Scan the records below, and wherever a line has the word "force", pull it out.

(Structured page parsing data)
--------------------------------

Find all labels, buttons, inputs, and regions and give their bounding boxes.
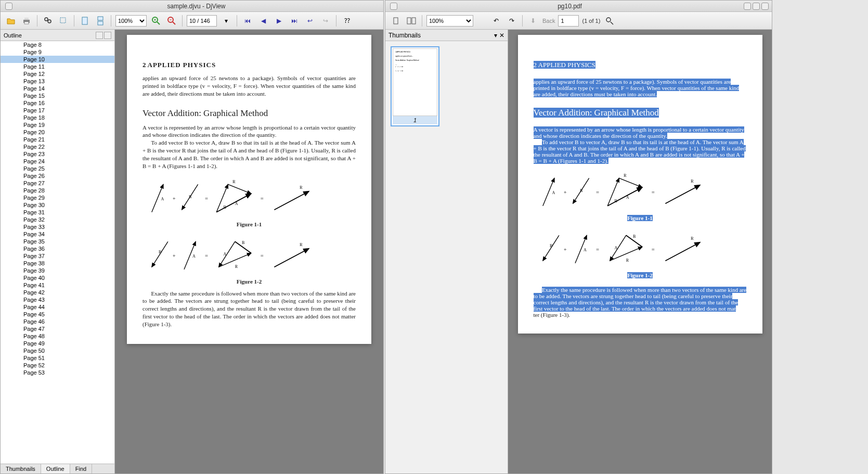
- paragraph[interactable]: Exactly the same procedure is followed w…: [534, 287, 747, 312]
- first-page-icon[interactable]: ⏮: [241, 15, 254, 27]
- outline-item[interactable]: Page 31: [1, 209, 114, 216]
- outline-item[interactable]: Page 22: [1, 143, 114, 150]
- outline-item[interactable]: Page 34: [1, 230, 114, 238]
- outline-item[interactable]: Page 26: [1, 172, 114, 180]
- outline-item[interactable]: Page 47: [1, 325, 114, 332]
- outline-item[interactable]: Page 24: [1, 158, 114, 165]
- outline-item[interactable]: Page 45: [1, 311, 114, 318]
- tab-thumbnails[interactable]: Thumbnails: [1, 464, 41, 473]
- thumbnail-item[interactable]: 2 APPLIED PHYSICSapplies an upward force…: [391, 46, 439, 126]
- outline-item[interactable]: Page 19: [1, 121, 114, 129]
- next-page-icon[interactable]: ▶: [273, 15, 285, 27]
- outline-item[interactable]: Page 35: [1, 238, 114, 245]
- outline-item[interactable]: Page 52: [1, 362, 114, 369]
- figure-caption[interactable]: Figure 1-2: [627, 272, 652, 278]
- rotate-left-icon[interactable]: ↶: [490, 15, 502, 27]
- outline-item[interactable]: Page 33: [1, 223, 114, 230]
- figure-caption: Figure 1-1: [142, 221, 356, 227]
- outline-item[interactable]: Page 14: [1, 85, 114, 92]
- outline-item[interactable]: Page 15: [1, 92, 114, 99]
- zoom-select[interactable]: 100%: [115, 15, 147, 27]
- open-icon[interactable]: [5, 15, 17, 27]
- outline-item[interactable]: Page 16: [1, 99, 114, 107]
- paragraph[interactable]: To add vector B to vector A, draw B so t…: [534, 139, 746, 164]
- print-icon[interactable]: [20, 15, 33, 27]
- zoom-out-icon[interactable]: [165, 15, 178, 27]
- outline-item[interactable]: Page 41: [1, 281, 114, 289]
- outline-item[interactable]: Page 46: [1, 318, 114, 325]
- tab-outline[interactable]: Outline: [41, 464, 70, 473]
- single-page-icon[interactable]: [79, 15, 91, 27]
- outline-item[interactable]: Page 25: [1, 165, 114, 172]
- outline-item[interactable]: Page 30: [1, 201, 114, 209]
- outline-item[interactable]: Page 18: [1, 114, 114, 121]
- single-page-icon[interactable]: [390, 15, 402, 27]
- outline-item[interactable]: Page 53: [1, 369, 114, 376]
- dropdown-icon[interactable]: ▾: [220, 15, 232, 27]
- close-icon[interactable]: [104, 32, 111, 39]
- close-icon[interactable]: [761, 3, 769, 10]
- search-icon[interactable]: [603, 15, 616, 27]
- outline-item[interactable]: Page 48: [1, 332, 114, 340]
- outline-item[interactable]: Page 23: [1, 150, 114, 158]
- dual-page-icon[interactable]: [405, 15, 418, 27]
- svg-text:R: R: [691, 179, 694, 184]
- outline-item[interactable]: Page 9: [1, 48, 114, 56]
- back-label[interactable]: Back: [542, 18, 555, 24]
- outline-item[interactable]: Page 29: [1, 194, 114, 201]
- maximize-icon[interactable]: [753, 3, 760, 10]
- chevron-down-icon[interactable]: ▾: [494, 32, 497, 39]
- last-page-icon[interactable]: ⏭: [288, 15, 301, 27]
- nav-back-icon[interactable]: ↩: [304, 15, 316, 27]
- outline-item[interactable]: Page 27: [1, 180, 114, 187]
- tab-find[interactable]: Find: [70, 464, 92, 473]
- outline-item[interactable]: Page 10: [1, 56, 114, 63]
- select-icon[interactable]: [57, 15, 70, 27]
- outline-item[interactable]: Page 39: [1, 267, 114, 274]
- continuous-icon[interactable]: [94, 15, 107, 27]
- minimize-icon[interactable]: [744, 3, 751, 10]
- chapter-line[interactable]: 2 APPLIED PHYSICS: [534, 61, 595, 69]
- paragraph[interactable]: A vector is represented by an arrow whos…: [534, 126, 744, 139]
- section-heading: Vector Addition: Graphical Method: [142, 108, 356, 119]
- outline-list[interactable]: Page 8Page 9Page 10Page 11Page 12Page 13…: [1, 41, 114, 464]
- prev-page-icon[interactable]: ◀: [257, 15, 269, 27]
- paragraph[interactable]: applies an upward force of 25 newtons to…: [534, 79, 740, 97]
- figure-caption[interactable]: Figure 1-1: [627, 215, 652, 221]
- close-icon[interactable]: ✕: [499, 32, 504, 39]
- outline-item[interactable]: Page 12: [1, 70, 114, 78]
- outline-item[interactable]: Page 37: [1, 252, 114, 260]
- page-viewport[interactable]: 2 APPLIED PHYSICS applies an upward forc…: [508, 30, 772, 473]
- page-input[interactable]: [187, 15, 217, 27]
- outline-item[interactable]: Page 17: [1, 107, 114, 114]
- help-icon[interactable]: ⁇: [341, 15, 353, 27]
- outline-item[interactable]: Page 38: [1, 260, 114, 267]
- outline-item[interactable]: Page 20: [1, 129, 114, 136]
- detach-icon[interactable]: [96, 32, 103, 39]
- outline-item[interactable]: Page 13: [1, 78, 114, 85]
- outline-item[interactable]: Page 42: [1, 289, 114, 296]
- zoom-in-icon[interactable]: [150, 15, 162, 27]
- outline-item[interactable]: Page 51: [1, 354, 114, 362]
- outline-item[interactable]: Page 49: [1, 340, 114, 347]
- outline-item[interactable]: Page 21: [1, 136, 114, 143]
- find-icon[interactable]: [42, 15, 54, 27]
- outline-item[interactable]: Page 8: [1, 41, 114, 48]
- outline-item[interactable]: Page 44: [1, 303, 114, 311]
- svg-text:=: =: [261, 196, 264, 201]
- section-heading[interactable]: Vector Addition: Graphical Method: [534, 108, 659, 118]
- outline-item[interactable]: Page 32: [1, 216, 114, 223]
- outline-item[interactable]: Page 36: [1, 245, 114, 252]
- window-menu-icon[interactable]: [5, 3, 12, 10]
- outline-item[interactable]: Page 40: [1, 274, 114, 281]
- outline-item[interactable]: Page 28: [1, 187, 114, 194]
- rotate-right-icon[interactable]: ↷: [506, 15, 518, 27]
- outline-item[interactable]: Page 50: [1, 347, 114, 354]
- page-viewport[interactable]: 2 APPLIED PHYSICS applies an upward forc…: [115, 30, 383, 473]
- outline-item[interactable]: Page 11: [1, 63, 114, 70]
- window-menu-icon[interactable]: [390, 3, 397, 10]
- zoom-select[interactable]: 100%: [426, 15, 473, 27]
- svg-text:=: =: [205, 196, 208, 201]
- outline-item[interactable]: Page 43: [1, 296, 114, 303]
- page-input[interactable]: [558, 15, 579, 27]
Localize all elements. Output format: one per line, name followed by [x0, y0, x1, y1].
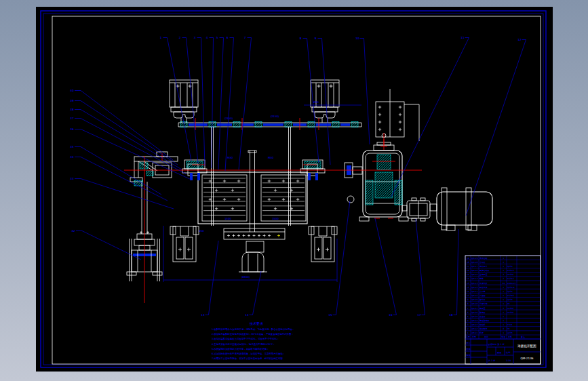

--------------------------------

▶ [Task result]
- thumbnail-item[interactable]: 2 APPLIED PHYSICSapplies an upward force…: [391, 46, 439, 126]
- paragraph[interactable]: applies an upward force of 25 newtons to…: [534, 79, 740, 97]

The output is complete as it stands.